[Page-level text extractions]

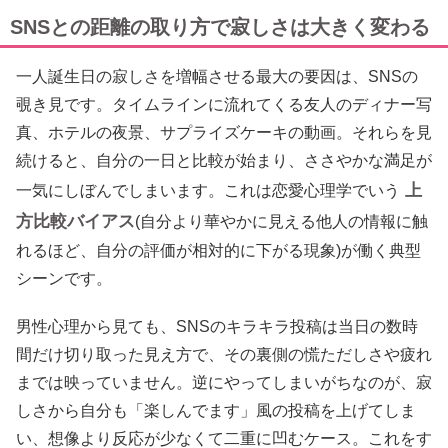
SNSとの距離の取り方で寂しさは大きく変わる
一人誕生日の寂しさを増幅させる最大の要因は、SNSの
覗き見です。タイムラインに流れてくる友人のディナー写
真、ホテルの夜景、サプライズケーキの動画。それらを見
続けると、自分の一日と比較が始まり、ささやかな満足が
上
一気にしぼんでしまいます。これは恋愛心理学でいう
方比較バイアス
(自分より華やかに見える他人の情報に触
れるほど、自分の評価が相対的に下がる現象)が働く典型
シーンです。
男性心理から見ても、SNSのキラキラ投稿は当日の数時
間だけ切り取った見え方で、その裏側の慌ただしさや疲れ
までは映っていません。逆にやってしまいがちなのが、寂
しさから自分も「楽しんでます」風の投稿を上げてしま
い、想像より反応が少なくて二重に凹むケース。これをす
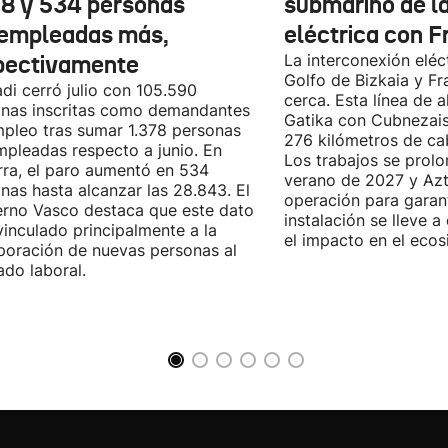
78 y 534 personas
submarino de l
empleadas más,
eléctrica con F
pectivamente
La interconexión eléct
Golfo de Bizkaia y Fr
di cerró julio con 105.590
cerca. Esta línea de a
nas inscritas como demandantes
Gatika con Cubnezais
pleo tras sumar 1.378 personas
276 kilómetros de ca
pleadas respecto a junio. En
Los trabajos se prol
ra, el paro aumentó en 534
verano de 2027 y Azti
nas hasta alcanzar las 28.843. El
operación para garant
rno Vasco destaca que este dato
instalación se lleve 
vinculado principalmente a la
el impacto en el ecos
poración de nuevas personas al
do laboral.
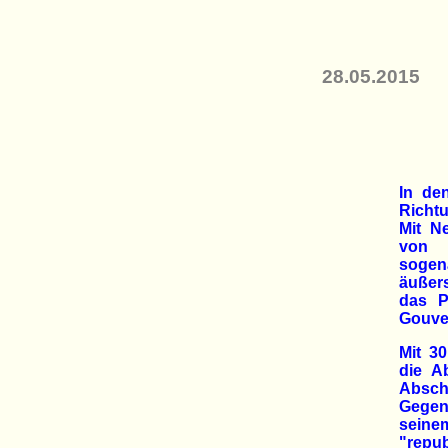
28.05.2015
In den
Richtu
Mit N
von 
soge
äußer
das P
Gouver
Mit 3
die A
Abscha
Gegen
seine
"repu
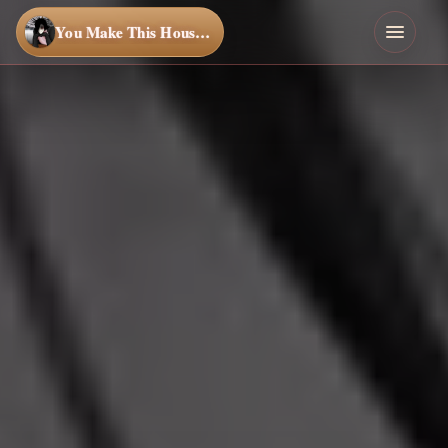
You Make This House a Home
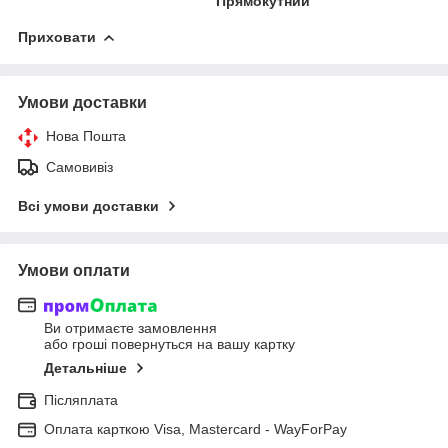
Прямокутний
Приховати
Умови доставки
Нова Пошта
Самовивіз
Всі умови доставки
Умови оплати
Ви отримаєте замовлення
або гроші повернуться на вашу картку
Детальніше
Післяплата
Оплата карткою Visa, Mastercard - WayForPay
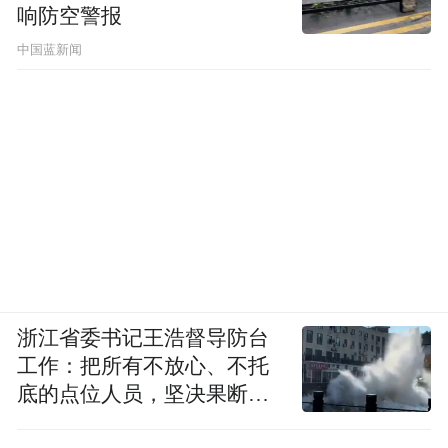
响防空警报
中国蓝新闻
浙江省委书记王浩督导防台
工作：把所有不放心、不托
底的点位人员，坚决果断转
移到位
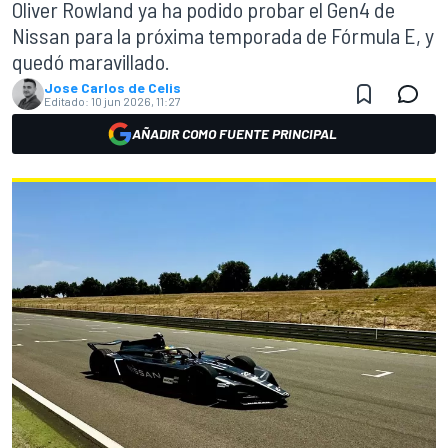
Oliver Rowland ya ha podido probar el Gen4 de
Nissan para la próxima temporada de Fórmula E, y
quedó maravillado.
Jose Carlos de Celis
Editado:
10 jun 2026, 11:27
AÑADIR COMO FUENTE PRINCIPAL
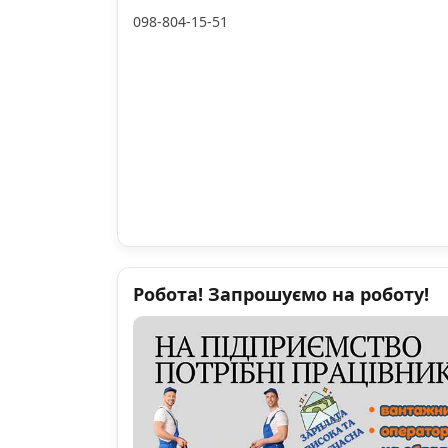
098-804-15-51
Робота! Запрошуємо на роботу!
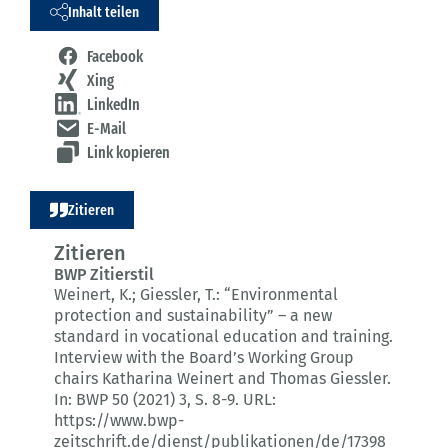
Inhalt teilen
Facebook
Xing
LinkedIn
E-Mail
Link kopieren
Zitieren
Zitieren
BWP Zitierstil
Weinert, K.; Giessler, T.:
“Environmental
protection and sustainability” – a new
standard in vocational education and training.
Interview with the Board’s Working Group
chairs Katharina Weinert and Thomas Giessler.
In: BWP 50 (2021) 3
, S. 8-9.
URL:
https://www.bwp-
zeitschrift.de/dienst/publikationen/de/17398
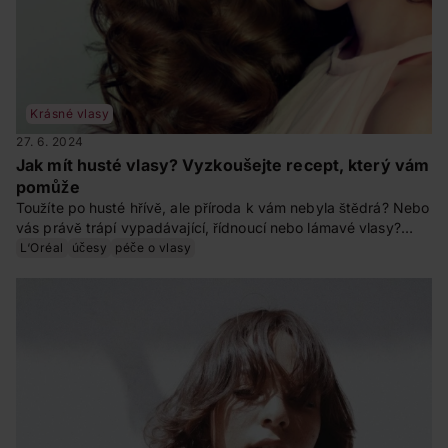
Krásné vlasy
27. 6. 2024
Jak mít husté vlasy? Vyzkoušejte recept, který vám
pomůže
Toužíte po husté hřívě, ale příroda k vám nebyla štědrá? Nebo
vás právě trápí vypadávající, řídnoucí nebo lámavé vlasy?
Nezoufejte! Poradíme vám, jak zvýšit hustotu vlasů.
L‘Oréal
účesy
péče o vlasy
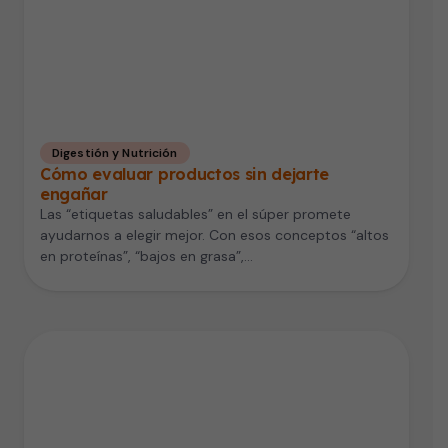
Digestión y Nutrición
Cómo evaluar productos sin dejarte
engañar
Las “etiquetas saludables” en el súper promete
ayudarnos a elegir mejor. Con esos conceptos “altos
en proteínas”, “bajos en grasa”,…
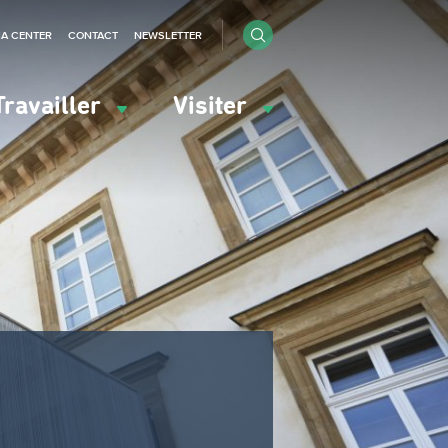
IA CENTER
CONTACT
NEWSLETTER
Travailler
Visiter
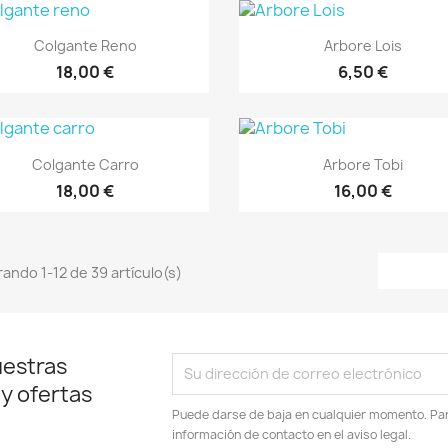
Vista rápida
Vista rápida


Colgante Reno
Arbore Lois
18,00 €
6,50 €
Vista rápida
Vista rápida


Colgante Carro
Arbore Tobi
18,00 €
16,00 €
ando 1-12 de 39 artículo(s)
uestras
 y ofertas
Puede darse de baja en cualquier momento. Para
información de contacto en el aviso legal.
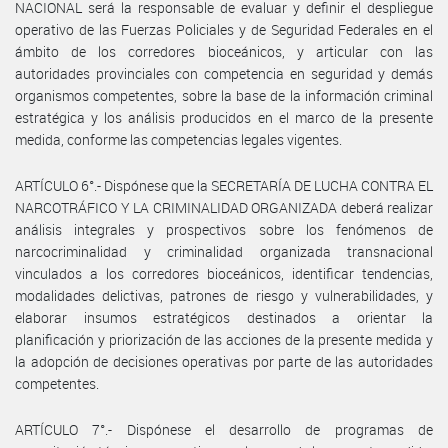
NACIONAL será la responsable de evaluar y definir el despliegue
operativo de las Fuerzas Policiales y de Seguridad Federales en el
ámbito de los corredores bioceánicos, y articular con las
autoridades provinciales con competencia en seguridad y demás
organismos competentes, sobre la base de la información criminal
estratégica y los análisis producidos en el marco de la presente
medida, conforme las competencias legales vigentes.
ARTÍCULO 6°.- Dispónese que la SECRETARÍA DE LUCHA CONTRA EL
NARCOTRÁFICO Y LA CRIMINALIDAD ORGANIZADA deberá realizar
análisis integrales y prospectivos sobre los fenómenos de
narcocriminalidad y criminalidad organizada transnacional
vinculados a los corredores bioceánicos, identificar tendencias,
modalidades delictivas, patrones de riesgo y vulnerabilidades, y
elaborar insumos estratégicos destinados a orientar la
planificación y priorización de las acciones de la presente medida y
la adopción de decisiones operativas por parte de las autoridades
competentes.
ARTÍCULO 7°.- Dispónese el desarrollo de programas de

■ WHAT YOU SHOULD DO ■
Reply with the count alone: how many lines of the records contain the string "información"?

■ SOLUTION ■
2